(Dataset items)
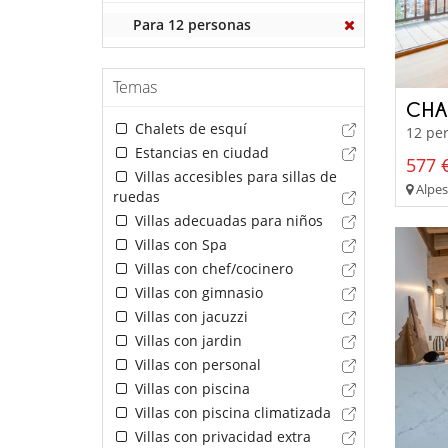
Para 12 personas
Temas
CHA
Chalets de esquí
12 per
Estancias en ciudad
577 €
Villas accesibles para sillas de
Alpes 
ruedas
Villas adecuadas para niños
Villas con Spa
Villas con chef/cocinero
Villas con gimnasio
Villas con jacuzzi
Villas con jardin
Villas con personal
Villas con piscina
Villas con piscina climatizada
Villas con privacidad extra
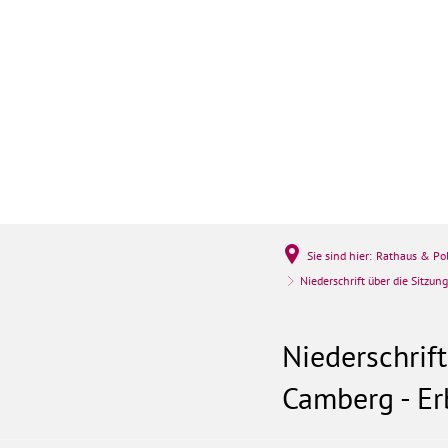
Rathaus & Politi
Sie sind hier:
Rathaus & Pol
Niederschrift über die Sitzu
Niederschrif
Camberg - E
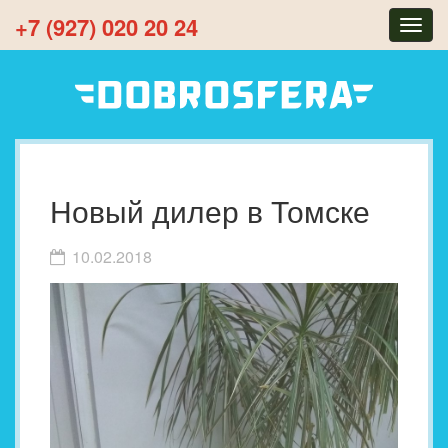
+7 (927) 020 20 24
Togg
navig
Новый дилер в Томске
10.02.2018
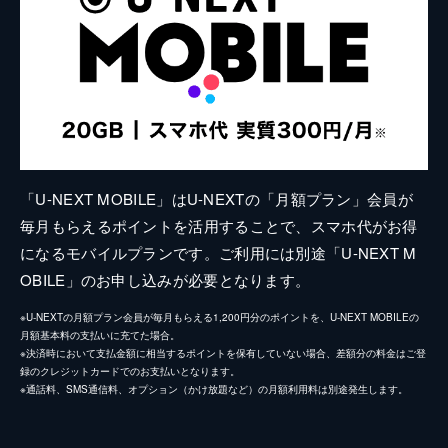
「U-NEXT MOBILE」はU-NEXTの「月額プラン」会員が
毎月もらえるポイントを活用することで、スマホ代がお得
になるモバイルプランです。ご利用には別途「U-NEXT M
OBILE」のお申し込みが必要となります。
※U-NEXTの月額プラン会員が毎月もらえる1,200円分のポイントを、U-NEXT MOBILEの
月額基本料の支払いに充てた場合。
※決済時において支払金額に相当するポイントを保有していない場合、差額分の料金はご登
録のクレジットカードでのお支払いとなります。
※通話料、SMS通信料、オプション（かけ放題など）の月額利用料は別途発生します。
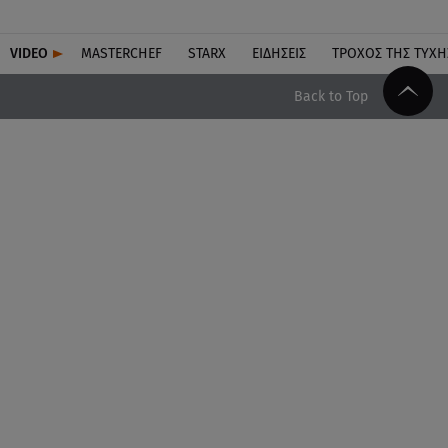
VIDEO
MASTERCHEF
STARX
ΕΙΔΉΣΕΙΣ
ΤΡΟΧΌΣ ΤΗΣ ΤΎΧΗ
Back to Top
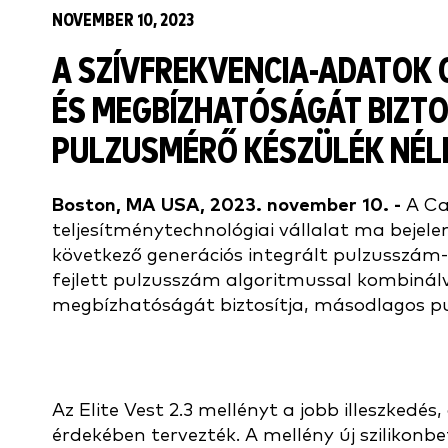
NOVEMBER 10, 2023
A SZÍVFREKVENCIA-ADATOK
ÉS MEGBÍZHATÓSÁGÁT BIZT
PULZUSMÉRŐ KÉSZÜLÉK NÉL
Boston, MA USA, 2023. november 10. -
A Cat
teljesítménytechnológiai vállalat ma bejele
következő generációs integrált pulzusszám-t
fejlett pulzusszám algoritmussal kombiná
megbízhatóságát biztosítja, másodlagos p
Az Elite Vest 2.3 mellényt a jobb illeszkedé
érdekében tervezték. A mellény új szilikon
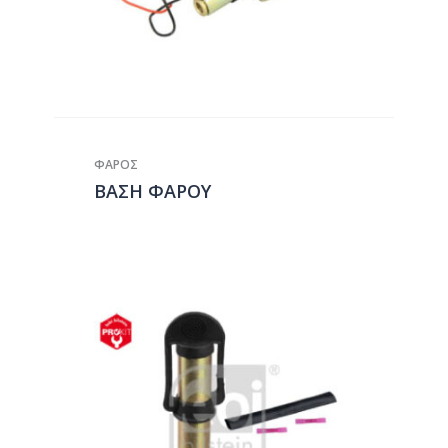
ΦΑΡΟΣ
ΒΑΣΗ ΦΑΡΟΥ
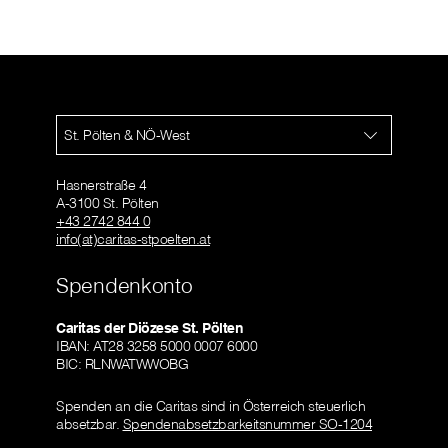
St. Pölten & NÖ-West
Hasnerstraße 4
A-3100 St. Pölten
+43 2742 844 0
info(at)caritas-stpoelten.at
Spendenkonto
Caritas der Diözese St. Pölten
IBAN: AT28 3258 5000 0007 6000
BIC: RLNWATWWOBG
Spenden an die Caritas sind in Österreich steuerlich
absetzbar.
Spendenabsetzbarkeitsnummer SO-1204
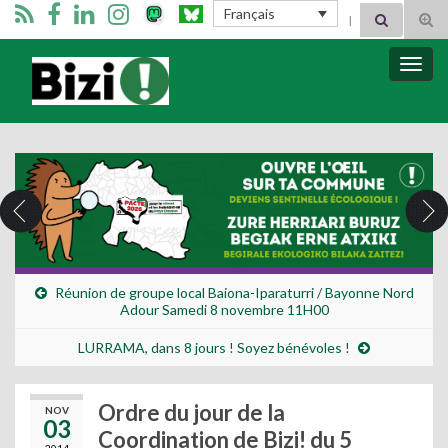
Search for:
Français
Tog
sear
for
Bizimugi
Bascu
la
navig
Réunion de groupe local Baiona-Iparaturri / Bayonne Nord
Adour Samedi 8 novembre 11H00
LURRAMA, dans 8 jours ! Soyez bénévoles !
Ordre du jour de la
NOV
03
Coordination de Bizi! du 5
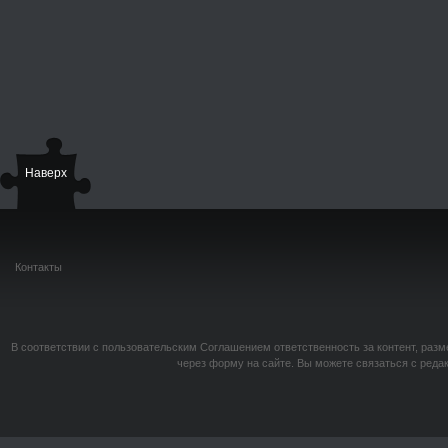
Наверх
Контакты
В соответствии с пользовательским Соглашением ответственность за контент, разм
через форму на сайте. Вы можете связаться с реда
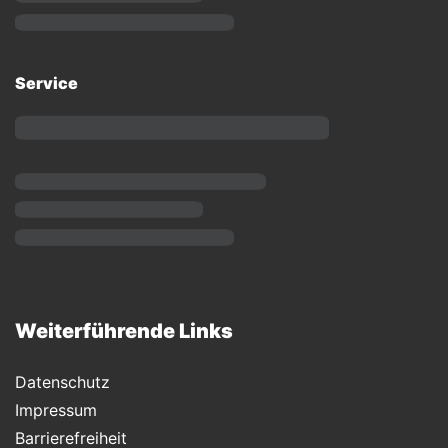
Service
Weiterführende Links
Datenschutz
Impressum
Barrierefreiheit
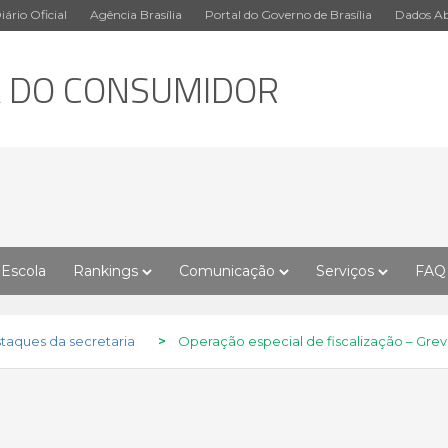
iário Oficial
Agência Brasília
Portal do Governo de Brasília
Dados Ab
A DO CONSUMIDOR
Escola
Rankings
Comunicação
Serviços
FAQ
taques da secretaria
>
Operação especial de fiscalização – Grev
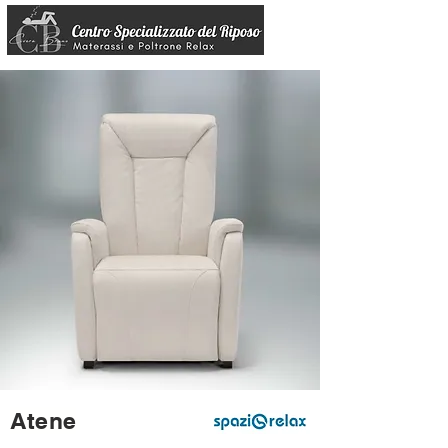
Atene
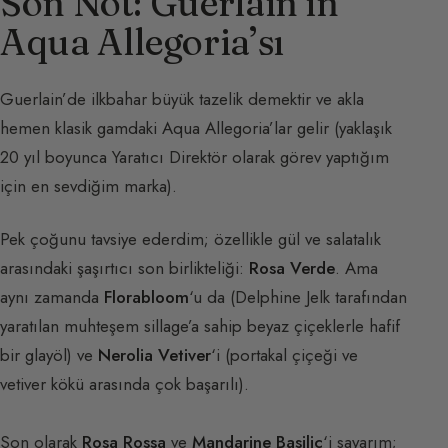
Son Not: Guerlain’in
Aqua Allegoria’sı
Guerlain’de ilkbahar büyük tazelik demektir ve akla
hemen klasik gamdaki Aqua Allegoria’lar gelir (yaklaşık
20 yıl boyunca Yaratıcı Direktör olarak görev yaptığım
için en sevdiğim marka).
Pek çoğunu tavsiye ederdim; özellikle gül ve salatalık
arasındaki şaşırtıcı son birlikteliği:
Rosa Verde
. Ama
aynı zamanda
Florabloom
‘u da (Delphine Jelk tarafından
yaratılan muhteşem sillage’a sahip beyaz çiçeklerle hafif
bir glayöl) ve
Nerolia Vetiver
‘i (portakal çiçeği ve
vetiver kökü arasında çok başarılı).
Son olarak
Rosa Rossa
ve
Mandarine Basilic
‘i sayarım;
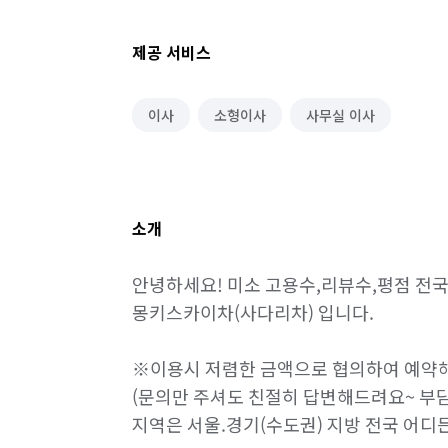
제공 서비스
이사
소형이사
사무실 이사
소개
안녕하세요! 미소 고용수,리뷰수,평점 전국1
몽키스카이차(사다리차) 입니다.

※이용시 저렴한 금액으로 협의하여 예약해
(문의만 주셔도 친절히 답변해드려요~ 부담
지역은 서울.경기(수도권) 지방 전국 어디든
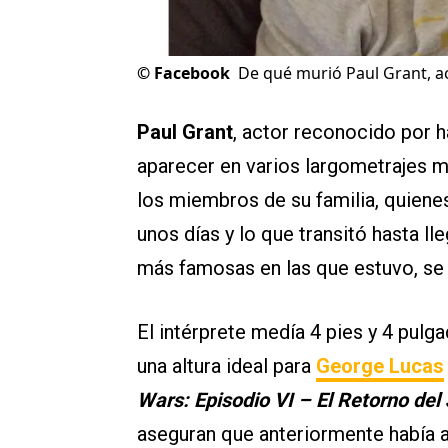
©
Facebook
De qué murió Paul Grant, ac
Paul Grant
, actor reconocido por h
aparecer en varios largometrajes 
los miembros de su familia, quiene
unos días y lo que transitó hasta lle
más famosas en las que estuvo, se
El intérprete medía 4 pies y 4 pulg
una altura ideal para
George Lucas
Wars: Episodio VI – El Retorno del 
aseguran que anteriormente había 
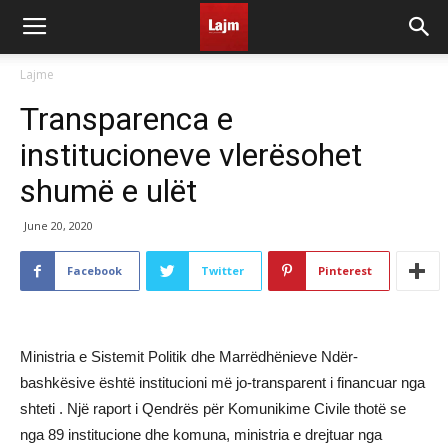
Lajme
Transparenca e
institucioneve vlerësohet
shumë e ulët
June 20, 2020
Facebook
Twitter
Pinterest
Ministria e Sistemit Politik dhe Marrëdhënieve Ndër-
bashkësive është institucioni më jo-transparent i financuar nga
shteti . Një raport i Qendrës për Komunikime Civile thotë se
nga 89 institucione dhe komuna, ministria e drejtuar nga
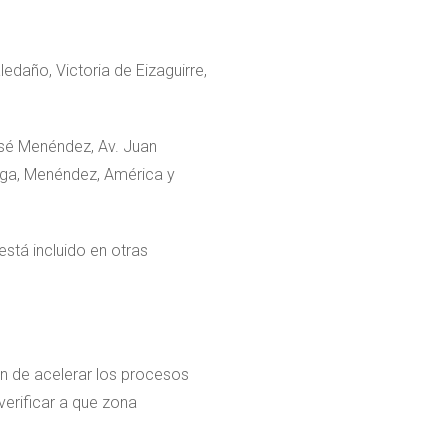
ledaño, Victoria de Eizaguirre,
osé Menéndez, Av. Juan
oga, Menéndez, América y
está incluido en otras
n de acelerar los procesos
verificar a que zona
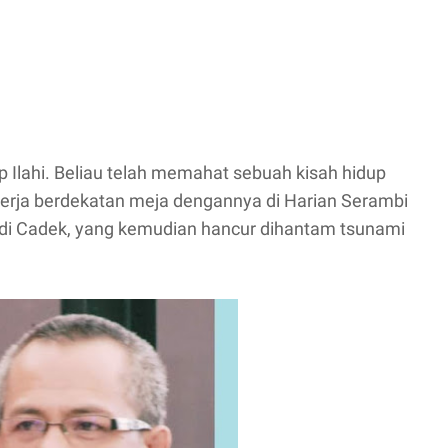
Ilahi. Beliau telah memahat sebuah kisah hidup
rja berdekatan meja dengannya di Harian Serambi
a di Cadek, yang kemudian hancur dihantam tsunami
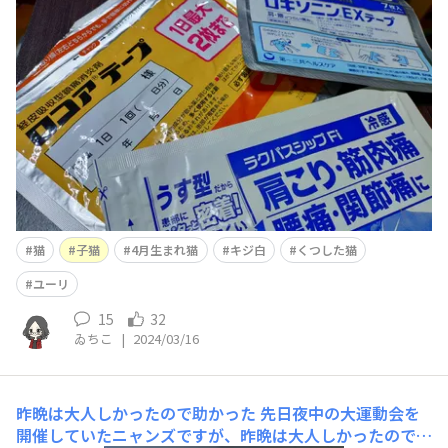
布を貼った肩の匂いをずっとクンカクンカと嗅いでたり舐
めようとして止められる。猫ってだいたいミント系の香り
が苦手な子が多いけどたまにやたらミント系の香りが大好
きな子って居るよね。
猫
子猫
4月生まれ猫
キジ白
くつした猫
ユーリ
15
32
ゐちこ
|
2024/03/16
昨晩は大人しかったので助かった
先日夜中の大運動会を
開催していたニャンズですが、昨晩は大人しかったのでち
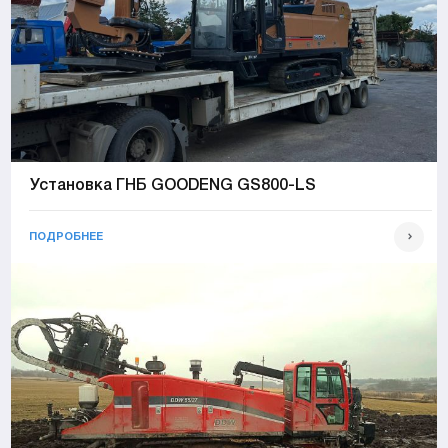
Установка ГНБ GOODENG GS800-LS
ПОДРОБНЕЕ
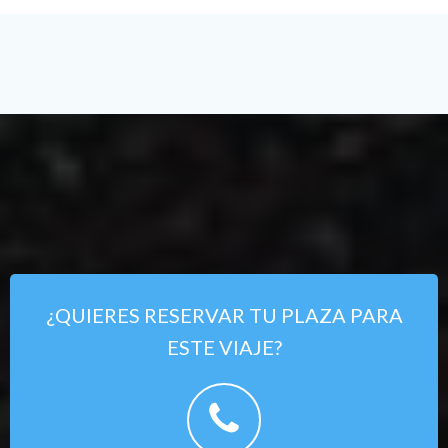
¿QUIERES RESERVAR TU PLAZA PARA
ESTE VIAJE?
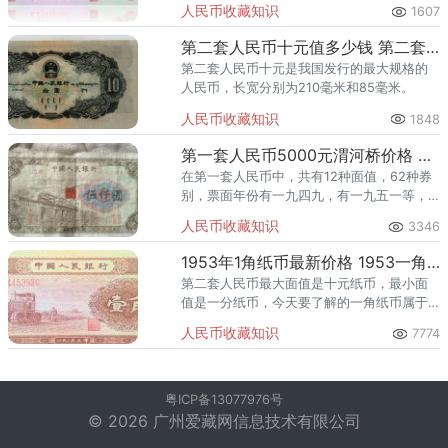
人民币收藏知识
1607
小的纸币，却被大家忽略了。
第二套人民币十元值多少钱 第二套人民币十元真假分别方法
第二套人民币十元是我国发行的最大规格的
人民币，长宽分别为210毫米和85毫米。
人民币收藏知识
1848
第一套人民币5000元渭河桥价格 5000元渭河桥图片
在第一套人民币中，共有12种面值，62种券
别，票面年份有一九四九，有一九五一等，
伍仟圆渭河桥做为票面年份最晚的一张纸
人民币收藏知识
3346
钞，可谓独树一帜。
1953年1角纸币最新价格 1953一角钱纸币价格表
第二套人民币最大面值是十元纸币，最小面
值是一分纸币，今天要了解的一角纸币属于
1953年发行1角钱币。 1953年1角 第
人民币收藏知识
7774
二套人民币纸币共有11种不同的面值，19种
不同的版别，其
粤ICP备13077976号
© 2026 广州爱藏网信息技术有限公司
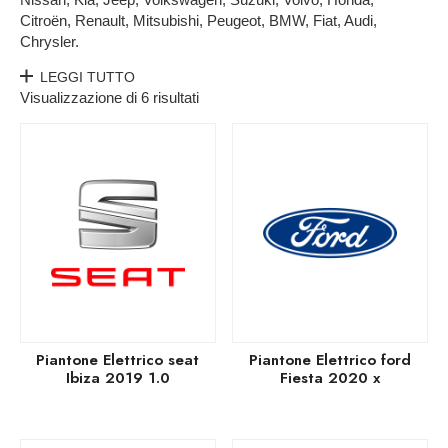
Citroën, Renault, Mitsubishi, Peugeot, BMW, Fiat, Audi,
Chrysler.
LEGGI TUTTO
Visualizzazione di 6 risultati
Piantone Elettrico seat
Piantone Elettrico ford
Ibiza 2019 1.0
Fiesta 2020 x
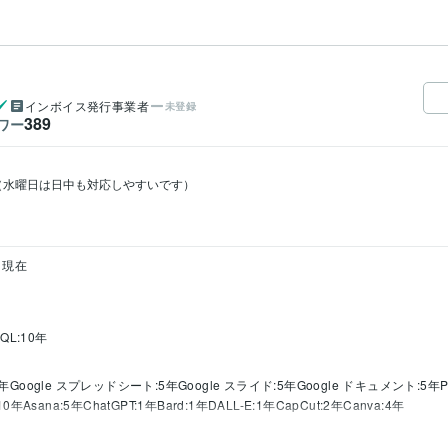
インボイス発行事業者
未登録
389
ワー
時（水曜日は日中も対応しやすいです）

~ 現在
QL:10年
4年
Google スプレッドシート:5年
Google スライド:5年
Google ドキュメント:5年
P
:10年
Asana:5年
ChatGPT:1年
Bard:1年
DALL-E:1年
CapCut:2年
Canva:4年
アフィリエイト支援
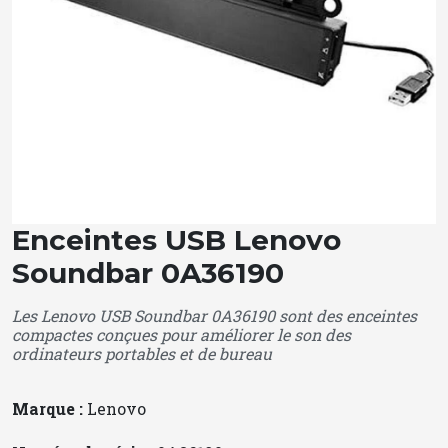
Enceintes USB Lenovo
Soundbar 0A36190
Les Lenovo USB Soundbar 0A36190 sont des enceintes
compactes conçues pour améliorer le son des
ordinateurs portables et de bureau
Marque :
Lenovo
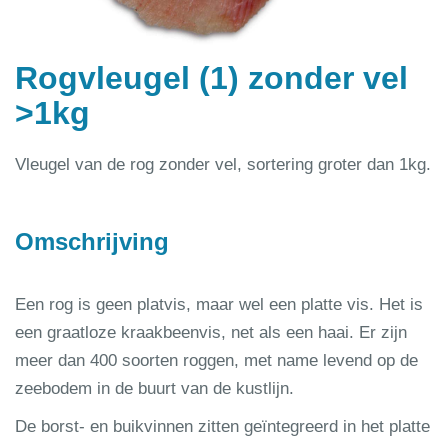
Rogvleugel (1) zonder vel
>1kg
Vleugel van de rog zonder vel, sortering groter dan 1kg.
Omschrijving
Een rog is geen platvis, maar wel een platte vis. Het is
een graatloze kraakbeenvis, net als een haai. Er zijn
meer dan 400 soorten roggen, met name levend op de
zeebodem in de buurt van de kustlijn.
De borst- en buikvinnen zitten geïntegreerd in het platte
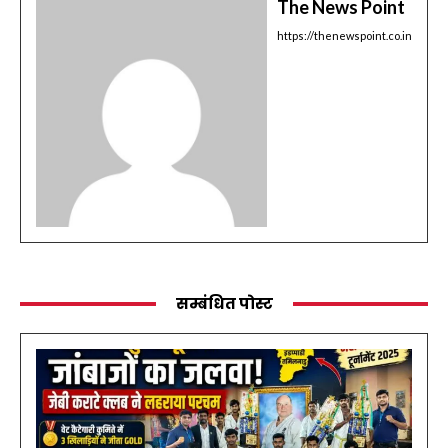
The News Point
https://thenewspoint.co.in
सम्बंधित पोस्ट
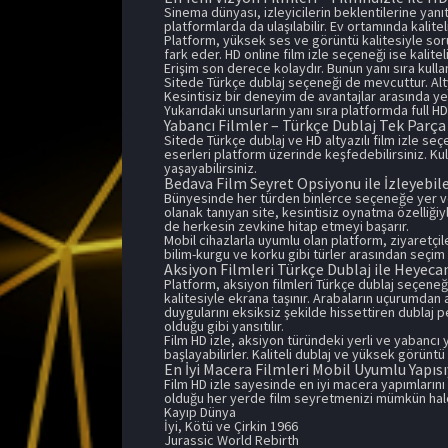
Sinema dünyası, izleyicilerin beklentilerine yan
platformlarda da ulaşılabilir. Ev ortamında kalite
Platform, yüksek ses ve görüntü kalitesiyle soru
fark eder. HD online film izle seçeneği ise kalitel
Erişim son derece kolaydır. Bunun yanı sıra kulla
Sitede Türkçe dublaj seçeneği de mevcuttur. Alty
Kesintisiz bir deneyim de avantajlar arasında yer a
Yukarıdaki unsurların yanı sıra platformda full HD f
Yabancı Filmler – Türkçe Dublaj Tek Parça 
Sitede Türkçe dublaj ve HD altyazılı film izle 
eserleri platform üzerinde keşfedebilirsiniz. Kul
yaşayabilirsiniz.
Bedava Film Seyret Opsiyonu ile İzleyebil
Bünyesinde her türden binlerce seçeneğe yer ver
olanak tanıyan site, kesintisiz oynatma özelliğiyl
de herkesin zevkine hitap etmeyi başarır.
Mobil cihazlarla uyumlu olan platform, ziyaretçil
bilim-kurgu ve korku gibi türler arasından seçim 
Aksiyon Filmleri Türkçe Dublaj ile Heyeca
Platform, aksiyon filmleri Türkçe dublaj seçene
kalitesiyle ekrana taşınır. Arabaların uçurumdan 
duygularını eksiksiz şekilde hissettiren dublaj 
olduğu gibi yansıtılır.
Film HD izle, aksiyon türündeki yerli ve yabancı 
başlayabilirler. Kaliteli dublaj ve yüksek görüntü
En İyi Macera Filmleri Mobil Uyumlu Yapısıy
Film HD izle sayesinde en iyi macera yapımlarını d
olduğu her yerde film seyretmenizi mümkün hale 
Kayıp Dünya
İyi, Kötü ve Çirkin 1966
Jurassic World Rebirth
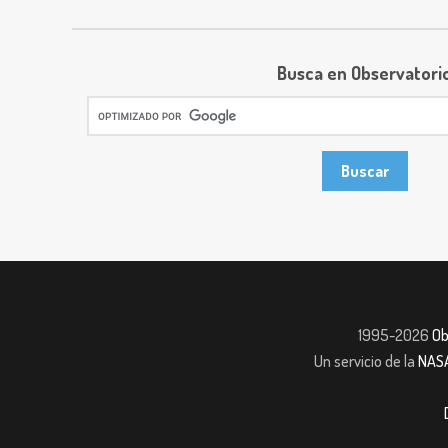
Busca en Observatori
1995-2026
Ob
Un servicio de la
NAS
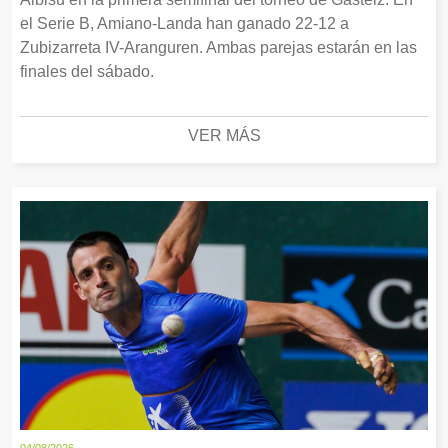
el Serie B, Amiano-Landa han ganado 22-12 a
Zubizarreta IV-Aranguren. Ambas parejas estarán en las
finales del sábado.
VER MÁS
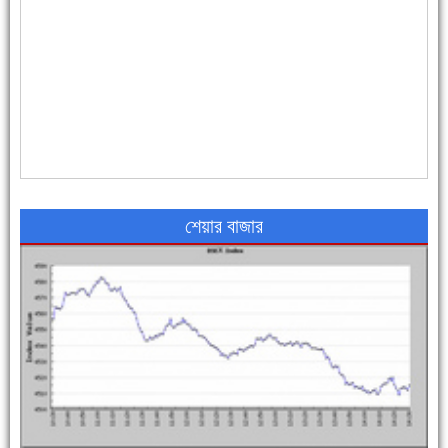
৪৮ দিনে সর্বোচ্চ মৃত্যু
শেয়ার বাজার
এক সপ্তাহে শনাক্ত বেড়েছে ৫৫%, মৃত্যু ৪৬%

> **Exercise goal**: The answer must be every line from the records above that contains the word "gibi", copied in full.

> **Result below**:
bilim-kurgu ve korku gibi türler arasından seçim 
olduğu gibi yansıtılır.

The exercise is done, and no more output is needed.